This is Sir Michael Wilshaw. He’s the man that I blame above all others for the mess that the education system is currently in.

Sir Michael was Ofsted’s Chief Inspector for five long years from 2012 until 2016. On paper he should have been great. He’d been Head of Mossbourne Academy in Hackney, where there’s no doubt he did good. He made it one of the best schools in the country. Friends of mine who worked there talked of a man who commanded respect, was tough, uncompromising and dogged.

Great qualities for someone charged with British schools, you might think. And it’s true that – like many dangerous leaders throughout history – much of his rhetoric was impressive, even inspiring. Standards and progress were his watchwords. Only through a relentless focus on raising standards could we truly improve the life chances of the most deprived pupils, the spiel went. No arguments there from me. So what went wrong?

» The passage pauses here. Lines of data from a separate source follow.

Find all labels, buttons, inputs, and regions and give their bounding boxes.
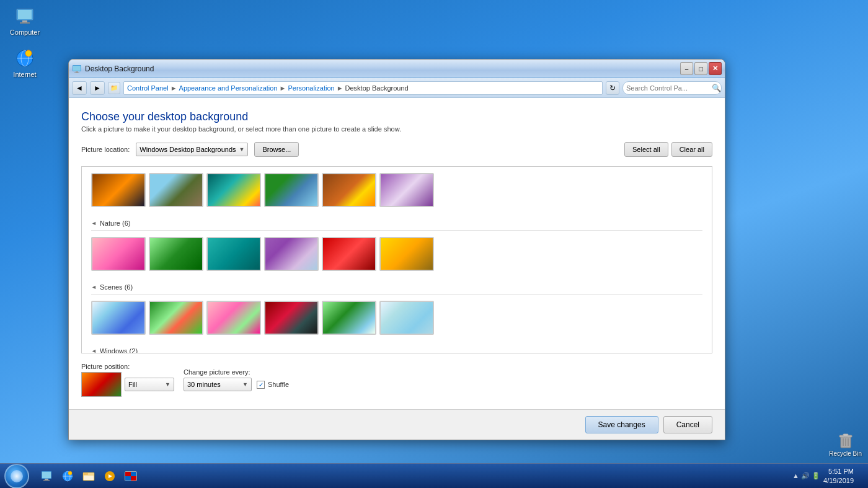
- position-dropdown[interactable]: Fill ▼: [125, 378, 174, 391]
- taskbar-date: 4/19/2019: [823, 476, 854, 485]
- folder-icon: 📁: [108, 82, 120, 94]
- position-control-row: Fill ▼: [81, 372, 174, 397]
- back-button[interactable]: ◄: [72, 81, 87, 95]
- picture-position-label: Picture position:: [81, 363, 174, 370]
- select-all-button[interactable]: Select all: [624, 142, 668, 157]
- browse-button[interactable]: Browse...: [254, 142, 299, 157]
- search-input[interactable]: [626, 84, 712, 92]
- nature-section-header[interactable]: ◄ Nature (6): [91, 216, 702, 231]
- nature-thumbnails: [91, 234, 702, 274]
- cancel-button[interactable]: Cancel: [663, 416, 712, 433]
- svg-rect-2: [22, 20, 27, 22]
- address-bar: ◄ ► 📁 Control Panel ► Appearance and Per…: [69, 78, 725, 98]
- breadcrumb-appearance[interactable]: Appearance and Personalization: [179, 84, 278, 92]
- taskbar-clock: 5:51 PM 4/19/2019: [823, 467, 854, 485]
- taskbar-buttons: [33, 466, 786, 486]
- close-button[interactable]: ✕: [709, 62, 722, 75]
- svg-point-7: [25, 50, 32, 56]
- thumbnail-lavender[interactable]: [379, 173, 434, 207]
- start-button[interactable]: [0, 464, 33, 488]
- window-content: Choose your desktop background Click a p…: [69, 98, 725, 409]
- shuffle-checkbox[interactable]: ✓: [257, 381, 265, 389]
- taskbar: ▲ 🔊 🔋 5:51 PM 4/19/2019: [0, 463, 868, 488]
- thumbnail-bokeh[interactable]: [379, 301, 434, 335]
- scenes-thumbnails: [91, 298, 702, 338]
- nature-section-label: Nature (6): [100, 220, 131, 227]
- system-tray-icons: ▲ 🔊 🔋: [792, 472, 820, 480]
- dropdown-arrow-icon: ▼: [239, 146, 245, 153]
- thumbnail-teal[interactable]: [206, 173, 261, 207]
- svg-rect-3: [20, 22, 30, 24]
- thumbnail-green-leaf[interactable]: [149, 237, 203, 271]
- shuffle-label: Shuffle: [268, 381, 289, 388]
- svg-rect-20: [45, 479, 48, 480]
- thumbnail-yellow[interactable]: [379, 237, 434, 271]
- position-dropdown-arrow-icon: ▼: [165, 381, 170, 388]
- change-picture-control: Change picture every: 30 minutes ▼ ✓ Shu…: [184, 368, 289, 391]
- maximize-button[interactable]: □: [694, 62, 707, 75]
- page-subtitle: Click a picture to make it your desktop …: [81, 125, 712, 133]
- scenes-section-header[interactable]: ◄ Scenes (6): [91, 280, 702, 295]
- computer-icon[interactable]: Computer: [6, 6, 43, 36]
- search-icon: 🔍: [712, 84, 721, 92]
- thumbnail-green-scene[interactable]: [149, 301, 203, 335]
- forward-button[interactable]: ►: [90, 81, 105, 95]
- save-changes-button[interactable]: Save changes: [585, 416, 658, 433]
- clear-all-button[interactable]: Clear all: [671, 142, 712, 157]
- svg-rect-19: [42, 472, 51, 478]
- breadcrumb-personalization[interactable]: Personalization: [288, 84, 334, 92]
- thumbnail-arch[interactable]: [322, 173, 376, 207]
- windows-collapse-icon: ◄: [91, 348, 97, 353]
- scenes-section-label: Scenes (6): [100, 283, 133, 291]
- svg-rect-15: [73, 66, 81, 71]
- svg-rect-10: [843, 434, 848, 436]
- taskbar-media-icon[interactable]: [100, 466, 120, 486]
- position-preview: [81, 372, 122, 397]
- gallery-section-nature: ◄ Nature (6): [82, 213, 712, 277]
- thumbnail-blue-flowers[interactable]: [91, 301, 146, 335]
- computer-icon-label: Computer: [10, 29, 40, 36]
- thumbnail-purple[interactable]: [264, 237, 319, 271]
- picture-position-control: Picture position: Fill ▼: [81, 363, 174, 397]
- gallery-container[interactable]: ◄ Nature (6) ◄: [81, 166, 712, 353]
- refresh-button[interactable]: ↻: [606, 81, 619, 95]
- thumbnail-pink-flowers[interactable]: [206, 301, 261, 335]
- window-footer: Save changes Cancel: [69, 409, 725, 440]
- thumbnail-orange-sunset[interactable]: [91, 173, 146, 207]
- action-buttons: Select all Clear all: [624, 142, 712, 157]
- taskbar-computer-icon[interactable]: [37, 466, 56, 486]
- svg-point-25: [68, 471, 72, 475]
- picture-location-dropdown[interactable]: Windows Desktop Backgrounds ▼: [136, 143, 248, 156]
- svg-rect-1: [18, 10, 32, 19]
- search-bar: 🔍: [622, 81, 722, 95]
- minimize-button[interactable]: –: [680, 62, 693, 75]
- page-title: Choose your desktop background: [81, 110, 712, 123]
- change-picture-row: 30 minutes ▼ ✓ Shuffle: [184, 378, 289, 391]
- internet-icon[interactable]: Internet: [6, 48, 43, 78]
- taskbar-language-icon[interactable]: [121, 466, 141, 486]
- taskbar-explorer-icon[interactable]: [79, 466, 99, 486]
- gallery-section-scenes: ◄ Scenes (6): [82, 277, 712, 341]
- breadcrumb-control-panel[interactable]: Control Panel: [127, 84, 169, 92]
- recycle-bin-icon[interactable]: Recycle Bin: [829, 430, 862, 457]
- internet-icon-label: Internet: [13, 71, 36, 78]
- desktop: Computer Internet Recycle Bin: [0, 0, 868, 488]
- thumbnail-pink[interactable]: [91, 237, 146, 271]
- windows-section-header[interactable]: ◄ Windows (2): [91, 344, 702, 353]
- gallery-section-landscapes-partial: [82, 167, 712, 213]
- thumbnail-dark-red[interactable]: [264, 301, 319, 335]
- time-dropdown[interactable]: 30 minutes ▼: [184, 378, 252, 391]
- taskbar-time: 5:51 PM: [823, 467, 854, 476]
- window-title: Desktop Background: [85, 64, 680, 73]
- desktop-background-window: Desktop Background – □ ✕ ◄ ► 📁 Control P…: [68, 59, 725, 440]
- start-orb: [4, 464, 29, 489]
- svg-rect-16: [76, 71, 78, 73]
- thumbnail-red[interactable]: [322, 237, 376, 271]
- thumbnail-teal-flower[interactable]: [206, 237, 261, 271]
- taskbar-ie-icon[interactable]: [58, 466, 78, 486]
- svg-rect-17: [74, 73, 79, 73]
- thumbnail-waterfall[interactable]: [264, 173, 319, 207]
- thumbnail-meadow[interactable]: [322, 301, 376, 335]
- thumbnail-mountain[interactable]: [149, 173, 203, 207]
- taskbar-right: ▲ 🔊 🔋 5:51 PM 4/19/2019: [786, 467, 868, 485]
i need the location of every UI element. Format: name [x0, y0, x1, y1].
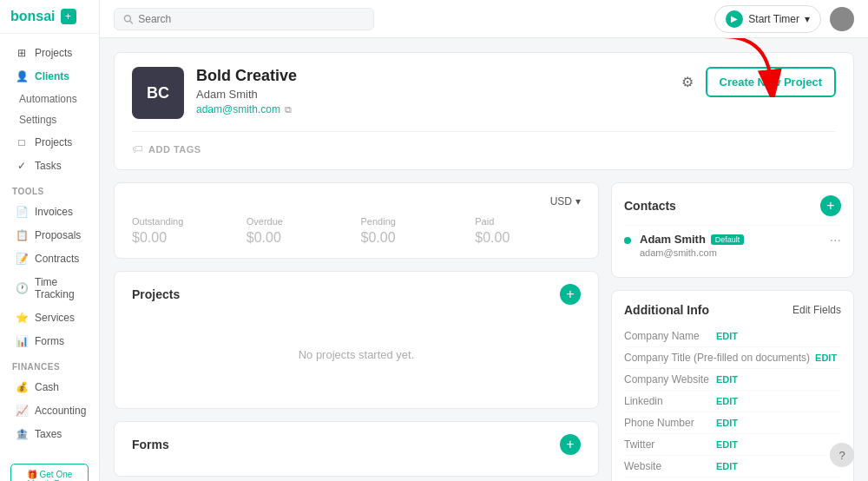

Well firstly he rubbed teachers up the wrong way. He criticised a culture of teachers heading “out the gate at 3 o’clock”. He said it was teachers’ responsibility to stand up to and even fine bad parents. And most offensively of all, as schools struggled to recruit teachers and others left due to unmanageable workloads, he had the audacity to claim that “if anyone says to you that 'staff morale is at an all-time low' you know you are doing something right." It makes my blood boil even typing it.

Everyone wants to feel valued and appreciated in their work. Sniping like that makes it even more of a challenge to face Year 9 on a wet Wednesday afternoon. But ultimately teachers are a pretty resilient bunch, and if he was doing otherwise brilliant work, I reckon most would have bitten their lips and secretly admired him.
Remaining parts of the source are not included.